J’ai pensé que si jamais je ne me rappelais plus très bien pourquoi j’avais démarré mes chroniques, je le savais maintenant très clairement : la liberté, si terriblement difficile à vivre, même parfois pour ceux qui s’en réclament, est fragile et précieuse. Elle doit être défendue partout et perpétuellement, tant son contraire, le totalitarisme, est séduisant aux yeux de quelques âmes crédules, au point même de sembler reposant et valorisant s’il est présenté dans les bons conditionnements.

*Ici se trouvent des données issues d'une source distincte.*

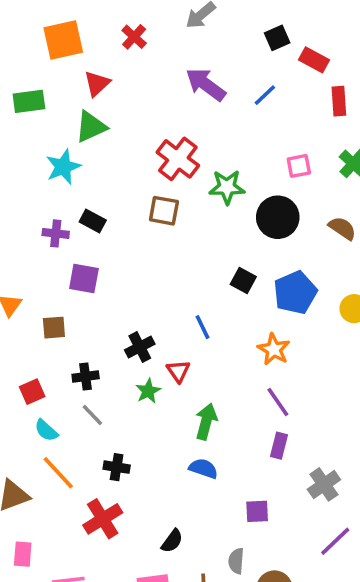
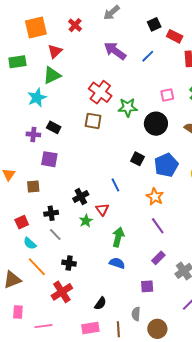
purple rectangle: (279, 446) -> (158, 258), moved, turned 32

Le soir même, la série d’attentats Bataclan (formulation ramassée pour désigner les six attaques parisiennes), de même obédience islamiste que celle de janvier 2015, venait confirmer dans le sang de cent trente victimes décédées et trois cent cinquante blessés la guerre virulente que Daesh, régime de pensée totalitaire et d’action criminelle, s’acharne à infliger autant aux pays despotiques qu’aux sociétés libres.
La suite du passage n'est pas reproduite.